A operacionalização dos cálculos foi estruturada em planilhas eletrônicas, onde se aplicaram as alíquotas específicas de cada tributo para simular os efeitos sobre indicadores financeiros fundamentais, como o lucro líquido final, a carga tributária efetiva e a margem operacional. A metodologia de cálculo seguiu os princípios da contabilidade societária e as orientações do Conselho Federal de Contabilidade, garantindo a integração entre a contabilidade e a tributação (Iudícibus et al., 2022). A abordagem também considerou aspectos de governança e transparência fiscal, elementos essenciais para a manutenção de contratos com clientes institucionais que exigem solidez contábil (Torres, 2021). A triangulação entre os dados empíricos colhidos, as simulações técnicas realizadas e a fundamentação teórica conferiu robustez à análise, permitindo a validação dos achados e a interpretação dos resultados à luz da literatura especializada (Lopes, 2020).

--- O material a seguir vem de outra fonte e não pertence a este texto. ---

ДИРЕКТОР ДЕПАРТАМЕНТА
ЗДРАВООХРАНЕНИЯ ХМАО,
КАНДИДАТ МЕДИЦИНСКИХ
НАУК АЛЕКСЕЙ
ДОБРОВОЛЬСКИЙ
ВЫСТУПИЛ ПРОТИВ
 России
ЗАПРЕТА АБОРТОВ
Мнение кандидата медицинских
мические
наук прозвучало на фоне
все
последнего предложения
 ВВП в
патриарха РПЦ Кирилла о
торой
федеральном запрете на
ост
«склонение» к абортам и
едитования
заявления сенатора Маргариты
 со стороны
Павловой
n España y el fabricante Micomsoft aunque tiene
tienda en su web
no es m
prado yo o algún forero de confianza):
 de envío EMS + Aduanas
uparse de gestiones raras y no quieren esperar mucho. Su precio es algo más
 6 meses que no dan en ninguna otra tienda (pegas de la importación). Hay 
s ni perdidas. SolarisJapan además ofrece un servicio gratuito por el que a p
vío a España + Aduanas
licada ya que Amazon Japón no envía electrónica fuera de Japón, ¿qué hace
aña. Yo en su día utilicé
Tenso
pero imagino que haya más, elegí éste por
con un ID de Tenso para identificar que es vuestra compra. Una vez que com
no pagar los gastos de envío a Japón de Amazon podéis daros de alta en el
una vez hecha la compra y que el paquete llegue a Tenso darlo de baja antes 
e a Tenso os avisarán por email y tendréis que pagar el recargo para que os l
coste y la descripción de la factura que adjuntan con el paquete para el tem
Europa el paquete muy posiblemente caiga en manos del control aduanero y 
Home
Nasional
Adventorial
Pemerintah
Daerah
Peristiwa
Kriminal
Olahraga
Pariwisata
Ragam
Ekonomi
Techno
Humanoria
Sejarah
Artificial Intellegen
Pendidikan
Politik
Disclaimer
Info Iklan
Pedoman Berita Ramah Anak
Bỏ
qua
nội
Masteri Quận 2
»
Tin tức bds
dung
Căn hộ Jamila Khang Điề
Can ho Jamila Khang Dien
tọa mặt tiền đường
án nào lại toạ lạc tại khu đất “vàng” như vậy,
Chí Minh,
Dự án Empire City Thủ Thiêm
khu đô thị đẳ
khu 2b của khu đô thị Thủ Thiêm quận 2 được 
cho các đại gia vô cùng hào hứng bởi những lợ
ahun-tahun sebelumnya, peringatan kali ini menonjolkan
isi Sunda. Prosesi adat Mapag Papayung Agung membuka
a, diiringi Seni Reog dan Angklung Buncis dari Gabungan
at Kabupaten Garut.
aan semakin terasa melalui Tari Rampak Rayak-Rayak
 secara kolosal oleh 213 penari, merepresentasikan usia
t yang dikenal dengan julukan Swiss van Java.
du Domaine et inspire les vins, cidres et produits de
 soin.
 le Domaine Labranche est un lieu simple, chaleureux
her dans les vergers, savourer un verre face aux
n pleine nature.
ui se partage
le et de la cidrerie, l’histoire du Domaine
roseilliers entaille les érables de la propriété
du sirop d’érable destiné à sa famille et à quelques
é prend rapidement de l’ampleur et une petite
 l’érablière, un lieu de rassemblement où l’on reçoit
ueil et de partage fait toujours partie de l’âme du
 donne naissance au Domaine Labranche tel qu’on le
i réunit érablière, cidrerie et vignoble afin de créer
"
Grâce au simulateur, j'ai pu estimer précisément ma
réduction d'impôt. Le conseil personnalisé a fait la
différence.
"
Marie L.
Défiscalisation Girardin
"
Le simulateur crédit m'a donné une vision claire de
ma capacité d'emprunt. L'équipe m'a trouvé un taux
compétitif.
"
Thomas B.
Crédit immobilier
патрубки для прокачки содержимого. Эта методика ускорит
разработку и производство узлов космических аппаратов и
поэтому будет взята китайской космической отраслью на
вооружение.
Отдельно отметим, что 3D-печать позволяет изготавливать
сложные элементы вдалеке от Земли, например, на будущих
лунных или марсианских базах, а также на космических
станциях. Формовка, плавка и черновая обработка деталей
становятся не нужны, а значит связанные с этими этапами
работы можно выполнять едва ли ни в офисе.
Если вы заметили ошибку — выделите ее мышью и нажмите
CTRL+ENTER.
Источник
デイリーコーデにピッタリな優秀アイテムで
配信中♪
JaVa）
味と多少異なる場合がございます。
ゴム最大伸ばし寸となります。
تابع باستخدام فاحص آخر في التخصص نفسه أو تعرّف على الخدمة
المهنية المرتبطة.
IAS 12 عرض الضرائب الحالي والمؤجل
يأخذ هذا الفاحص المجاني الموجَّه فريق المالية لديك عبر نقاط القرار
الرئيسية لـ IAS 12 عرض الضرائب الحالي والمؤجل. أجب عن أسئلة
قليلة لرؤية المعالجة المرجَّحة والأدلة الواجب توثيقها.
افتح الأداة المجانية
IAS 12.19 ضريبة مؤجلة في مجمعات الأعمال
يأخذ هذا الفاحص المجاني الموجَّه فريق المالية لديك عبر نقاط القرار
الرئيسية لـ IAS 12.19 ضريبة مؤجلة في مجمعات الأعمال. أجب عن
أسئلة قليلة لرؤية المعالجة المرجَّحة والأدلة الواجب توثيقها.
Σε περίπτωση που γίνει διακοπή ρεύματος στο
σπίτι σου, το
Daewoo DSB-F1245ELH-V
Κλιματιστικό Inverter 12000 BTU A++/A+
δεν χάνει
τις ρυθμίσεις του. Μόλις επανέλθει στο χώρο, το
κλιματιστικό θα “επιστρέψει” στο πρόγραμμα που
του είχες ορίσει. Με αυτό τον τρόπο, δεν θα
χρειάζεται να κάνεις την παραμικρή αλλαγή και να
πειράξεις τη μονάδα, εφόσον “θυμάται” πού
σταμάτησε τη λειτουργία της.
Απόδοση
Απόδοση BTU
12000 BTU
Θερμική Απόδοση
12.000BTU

O detalhamento dos procedimentos operacionais incluiu a análise da sazonalidade das receitas, visto que o setor de climatização apresenta variações significativas de demanda ao longo do ano. Para cada exercício financeiro, procedeu-se à verificação das despesas operacionais, custos dos produtos vendidos e custos dos serviços prestados. No Lucro Real, a atenção concentrou-se na identificação de despesas que poderiam ser utilizadas como créditos tributários ou deduções da base de cálculo, enquanto no Lucro Presumido, o foco recaiu sobre a exatidão da aplicação dos percentuais de presunção sobre as diferentes fontes de receita. A análise comparativa buscou identificar qual regime oferecia maior eficiência econômica em cada cenário anual, considerando as flutuações do mercado e as mudanças na estrutura de custos da empresa.

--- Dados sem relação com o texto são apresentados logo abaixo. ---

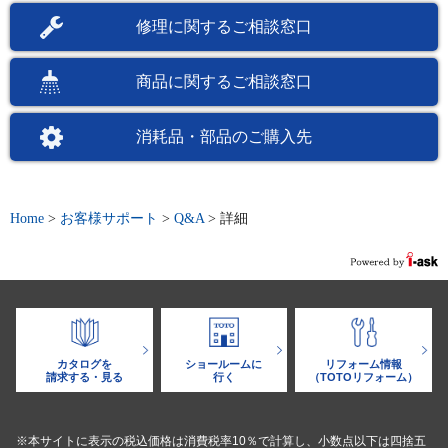
修理に関するご相談窓口
商品に関するご相談窓口
消耗品・部品のご購入先
Home
>
お客様サポート
>
Q&A
>
詳細
カタログを
ショールームに
リフォーム情報
請求する・見る
行く
（TOTOリフォーム）
※本サイトに表示の税込価格は消費税率10％で計算し、小数点以下は四捨五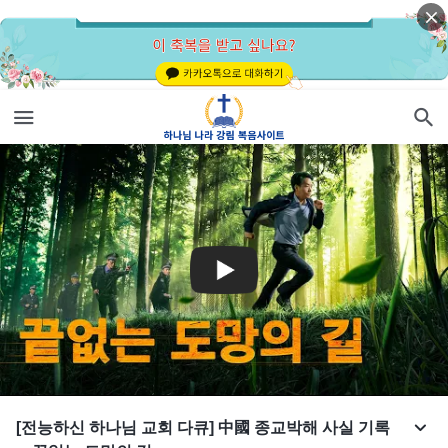
[전능하신 하나님 교회 다큐] 中國 종교박해 사실 기록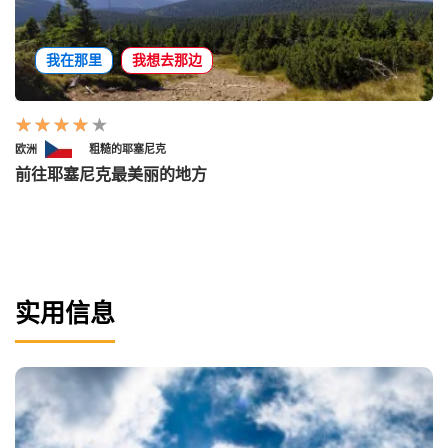
我在那里
我想去那边
欧洲
粗糙的耶塞尼克
前往耶塞尼克最美丽的地方
实用信息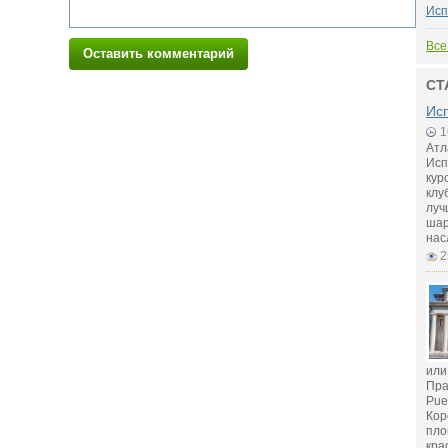
Исп
Все
Оставить комментарий
СТ
Исп
1
Атл
Исп
кур
клу
луч
шар
нас
2
или
Пра
Pue
Кор
пло
кра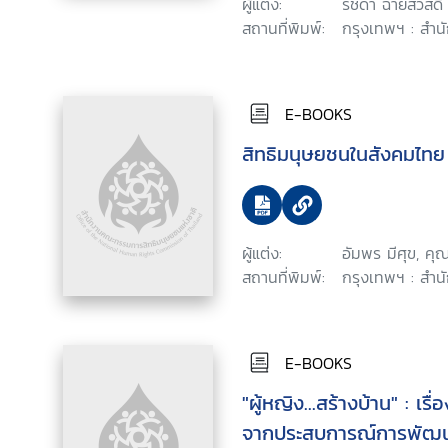
ผู้แต่ง:
รัชดา ฉายสวัสดิ์
สถานที่พิมพ์:
กรุงเทพฯ : สำน
E-BOOKS
สิทธิมนุษยชนในสังคมไทย
ผู้แต่ง:
อัมพร มีศุข, คุ
สถานที่พิมพ์:
กรุงเทพฯ : สำน
E-BOOKS
"ผู้หญิง...สร้างบ้าน" : เรื่
จากประสบการณ์การพัฒนาสิ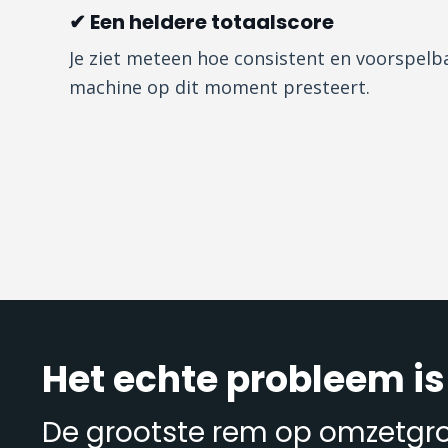
✔ Een heldere totaalscore
Je ziet meteen hoe consistent en voorspel
machine op dit moment presteert.
Het echte probleem is 
De grootste rem op omzetgroe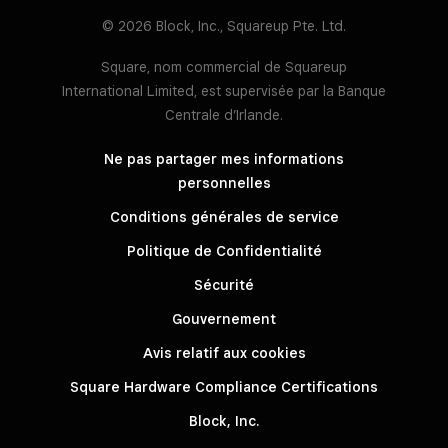
© 2026 Block, Inc., Squareup Pte. Ltd.
Square, nom commercial de Squareup
International Limited, est supervisée par la Banque
Centrale d’Irlande.
Ne pas partager mes informations
personnelles
Conditions générales de service
Politique de Confidentialité
Sécurité
Gouvernement
Avis relatif aux cookies
Square Hardware Compliance Certifications
Block, Inc.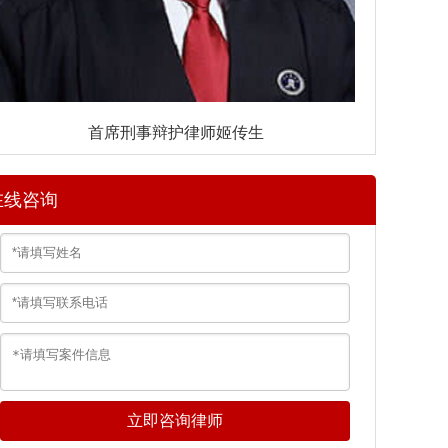
首席刑事辩护律师姬传生
在线咨询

Os resultados obtidos a partir da análise dos balancetes entre 2018 e 2024 revelam padrões de comportamento financeiro que influenciam diretamente a escolha tributária. Em 2018, a empresa apresentou uma receita bruta de mercadorias de 1.631.171,01 e uma receita bruta de serviços de 16.083.115,45. O resultado antes do Imposto de Renda e da Contribuição Social foi de 4.106.502,13. Ao simular a tributação pelo Lucro Presumido para esse ano, o IRPJ totalizou 791.563,59, acrescido de um adicional de 503.709,06, enquanto a CSLL atingiu 480.810,37. No regime de Lucro Real, para o mesmo período, o IRPJ foi de 615.975,32 com adicional de 386.650,21 e CSLL de 369.585,19. Nota-se que, já no primeiro ano analisado, o Lucro Real apresentou uma carga tributária nominal inferior, resultando em um lucro líquido de 2.734.291,41 contra 2.330.419,10 do Lucro Presumido.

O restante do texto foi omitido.